Als Finn das Wohnzimmer betrat, stand Mama auf
einem Stuhl.
„Mama, was machst du da?“, fragte er.
„Ich versuche, eine Schraube in die Decke zu
bekommen“, antwortete Mama, „denn ich möchte den Adventskranz in diesem Jahr
aufhängen. Das sieht besonders festlich aus.“
„Ist jetzt schon Advent?“, fragte Finn aufgeregt.
„Morgen ist der 1. Advent. Dann zünden wir die 1.
Kerze an.“
„Bekomme ich dann auch einen Adventskalender,
Mama?“
„Wir können ihn zwar schon aufhängen, aber öffnen
darfst du ihn noch nicht.“
„Warum nicht? – Das ist gemein.“
„Nein, Finn, das ist nicht gemein. Pass auf, ich
erkläre es dir. So ein Adventskalender hat 24 kleine Türchen. Am 1. Dezember
beginnen wir damit, täglich eines zu öffnen. In diesem Jahr fängt die
Adventszeit aber schon im November an. Und deshalb musst du noch 3 x schlafen,
bis du das erste Türchen öffnen darfst.“
„War das auch schon so, als du noch ein Kind
warst?“, wollte Finn wissen.
„Ja, leider war das auch damals schon so und ich
war genau so traurig darüber, wie du jetzt.“
„Hattest du auch Ritterfiguren in deinem
Kalender?“
„Nein, Finn. Das gab es noch nicht. Als ich Kind
war, da war hinter jeder Tür ein kleines Stückchen Schokolade und ein hübsches
Bild. Aber das kennst du ja, diese Kalender gibt es ja heute noch.“
Es klingelte an der Haustür und Finn rannte
sogleich los.
„Es ist Opa“, rief er. Dann öffnete er ihm die
Tür.
„Hallo Opa, hattest du auch einen Adventskalender,
als du noch klein warst“, fragte Finn sogleich.
„Ja, ich hatte auch einen Adventskalender. Aber
darf ich zuerst einmal reinkommen?“, fragte Opa schmunzelt.

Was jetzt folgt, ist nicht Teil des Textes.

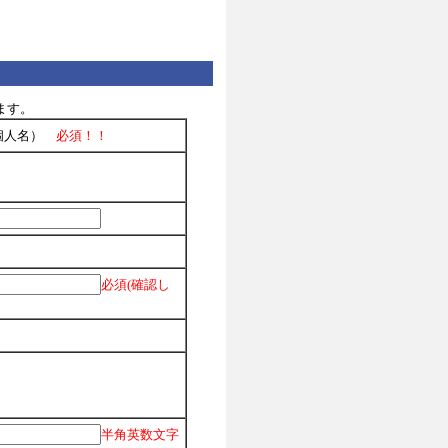
ます。
個人名）
必須！！
必須(確認し
！
半角英数文字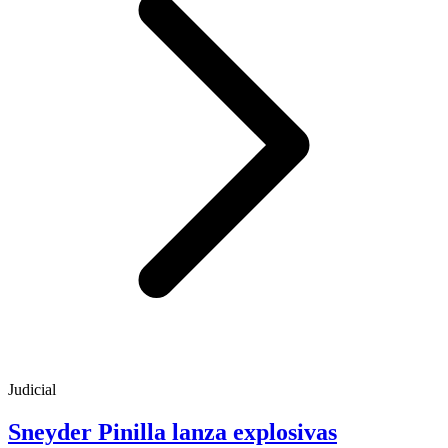
Judicial
Sneyder Pinilla lanza explosivas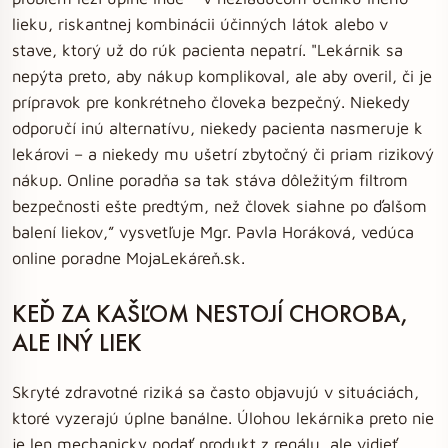
lieku, riskantnej kombinácii účinných látok alebo v
stave, ktorý už do rúk pacienta nepatrí. "Lekárnik sa
nepýta preto, aby nákup komplikoval, ale aby overil, či je
prípravok pre konkrétneho človeka bezpečný. Niekedy
odporučí inú alternatívu, niekedy pacienta nasmeruje k
lekárovi – a niekedy mu ušetrí zbytočný či priam rizikový
nákup. Online poradňa sa tak stáva dôležitým filtrom
bezpečnosti ešte predtým, než človek siahne po ďalšom
balení liekov,” vysvetľuje Mgr. Pavla Horáková, vedúca
online poradne MojaLekáreň.sk.
KEĎ ZA KAŠĽOM NESTOJÍ CHOROBA,
ALE INÝ LIEK
Skryté zdravotné riziká sa často objavujú v situáciách,
ktoré vyzerajú úplne banálne. Úlohou lekárnika preto nie
je len mechanicky podať produkt z regálu, ale vidieť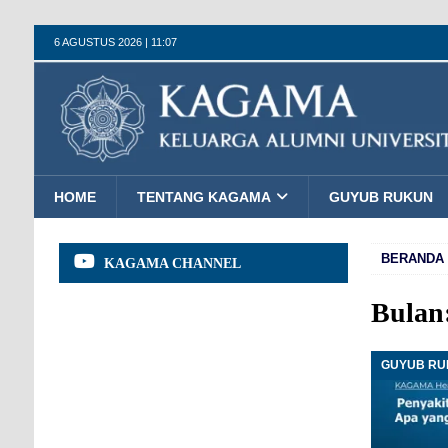
6 AGUSTUS 2026 | 11:07
HOME
TENTANG KAGAMA
GUYUB RUKUN
BERANDA
KAGAMA CHANNEL
Bulan
GUYUB R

Klar durfte er reinkommen.
Dann erzählte Opa von seinem Adventskalender und
davon, dass es früher noch keinen gab und die Eltern sich etwas Anderes für die
Kinder einfallen ließen.
Die Uroma von Opa backte Plätzchen und nähte 24
davon mit einem Faden an ein Stück Stoff. Der Papa von Opa durfte dann jeden
Tag ein Plätzchen essen.
Bei manchen Familien machte man 24 Kreidestriche
an die Tür und die Kinder durften jeden Tag einen Strich weg wischen.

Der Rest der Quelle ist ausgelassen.